Je demeurai indécis un instant. Puis je démarrai et partis à toute vitesse. J’arrivai juste à temps à l’Hôtel de Ville pour y faire mon « dépôt ». Je n’y aperçus aucun de mes amis. Leur absence m’intriguait. Mon discours était déjà commencé depuis quelques minutes, lorsque je les vis apparaître, rayonnants. Les applaudissements crépitaient comme une grêle qui tombe sur une toiture métallique. À ce moment-là, je pressentis que je remporterais la victoire.

— Au cours de ta séquestration, quelles pensées s’agitaient dans ton cerveau, mon cher Jules ?

— Je me disais : La politique est rude, surtout celle qu’un jeune homme comme moi est obligé de faire, en marge de deux partis qui le combattent de concert. Avant le choc, les soldats obéissent à leur général. Mais quand la mêlée s’annonce, quand s’allume le feu de la bataille, ils n’aperçoivent plus que deux couleurs : le bleu et le rouge. Le candidat indépendant, qu’aucune faveur gouvernementale ne remorque évidemment, subira presque toujours l’échec tant que les élections se feront ainsi.

— Puis je pensais encore : Je parie que mes meilleurs amis vont me féliciter d’être resté en panne, car je sais que les deux gouvernements donnent à pleines mains depuis une semaine, surtout à quelques-uns de ceux qui ont servi ma cause avec ferveur.

— Jules, fit-elle, tu as des principes, c’était assez pour ne pas convenir, croyais-je. Plusieurs me disaient :

— Il est droit, honnête, intégral. Il traitera tout le monde sur un pied d’égalité. Il veut que chacun se suffise à soi-même.

Des doutes m’étreignaient. Je répétais à ma famille :

— Jules est venu trop tôt dans notre triste monde. Comme au temps du Christ, on n’en voudra pas. Ses contemporains ne sont pas préparés à le comprendre.

— Tu pousses les choses un peu loin, Françoise, fit Jules en souriant.

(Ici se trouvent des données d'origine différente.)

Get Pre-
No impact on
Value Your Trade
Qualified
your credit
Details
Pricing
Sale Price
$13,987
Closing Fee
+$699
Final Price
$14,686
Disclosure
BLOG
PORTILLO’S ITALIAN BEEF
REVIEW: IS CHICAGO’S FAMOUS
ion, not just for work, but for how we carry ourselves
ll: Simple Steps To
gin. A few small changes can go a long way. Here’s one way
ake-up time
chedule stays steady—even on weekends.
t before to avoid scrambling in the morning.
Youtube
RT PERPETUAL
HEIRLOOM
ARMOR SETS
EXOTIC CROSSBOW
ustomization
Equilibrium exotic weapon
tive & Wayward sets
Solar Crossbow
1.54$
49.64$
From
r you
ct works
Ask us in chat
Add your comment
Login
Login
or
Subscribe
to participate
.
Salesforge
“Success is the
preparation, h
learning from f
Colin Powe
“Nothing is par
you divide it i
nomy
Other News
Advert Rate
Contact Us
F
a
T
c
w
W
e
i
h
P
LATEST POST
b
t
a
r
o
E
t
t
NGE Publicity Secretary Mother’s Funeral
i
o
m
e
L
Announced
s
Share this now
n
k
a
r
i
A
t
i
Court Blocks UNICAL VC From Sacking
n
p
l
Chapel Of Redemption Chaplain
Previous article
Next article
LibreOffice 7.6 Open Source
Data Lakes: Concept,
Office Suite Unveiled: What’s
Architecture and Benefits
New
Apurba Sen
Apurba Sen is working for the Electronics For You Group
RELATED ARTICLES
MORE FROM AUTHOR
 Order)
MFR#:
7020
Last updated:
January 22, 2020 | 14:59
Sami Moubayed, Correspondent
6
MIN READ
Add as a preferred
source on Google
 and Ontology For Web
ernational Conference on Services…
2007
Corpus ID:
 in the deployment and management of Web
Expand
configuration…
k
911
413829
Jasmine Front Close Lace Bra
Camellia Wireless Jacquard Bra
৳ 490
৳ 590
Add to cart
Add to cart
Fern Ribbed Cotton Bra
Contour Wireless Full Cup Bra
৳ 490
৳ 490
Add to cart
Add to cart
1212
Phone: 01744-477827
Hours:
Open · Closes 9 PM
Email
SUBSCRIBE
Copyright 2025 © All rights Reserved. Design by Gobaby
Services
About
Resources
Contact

Pendant longtemps, continua-t-il, quelques-uns de mes amis me conseillaient de chercher à découvrir les coupables. Était-ce aussi facile qu’ils le croyaient ? Les deux individus qui avaient accompli cet acte héroïque de sauvetage à l’égard de leur parti qui se noyait, craignaient-ils, étaient littéralement masqués lorsqu’ils m’arrêtèrent. Moi, j’étais seul. Aucun témoin ne serait venu corroborer mes dires. Puis, te rappelles-tu qu’à ce moment mes adversaires faisaient courir le bruit que je cherchais un prétexte pour m’évader de la politique après qu’on m’aurait versé les trente deniers ? Ils pouvaient m’accuser de m’être donné des agresseurs, puis d’avoir regretté ce geste à la dernière minute et de m’être rendu à Saint-Étienne.

— Selon moi, la preuve de ton incarcération était à demi faite, remarqua Françoise. Voici : tu pars de chez moi à une heure et tu arrives à Saint-Étienne à deux heures. Tes partisans ne pouvaient pas nier cette évidence. Une heure pour couvrir une distance de dix milles !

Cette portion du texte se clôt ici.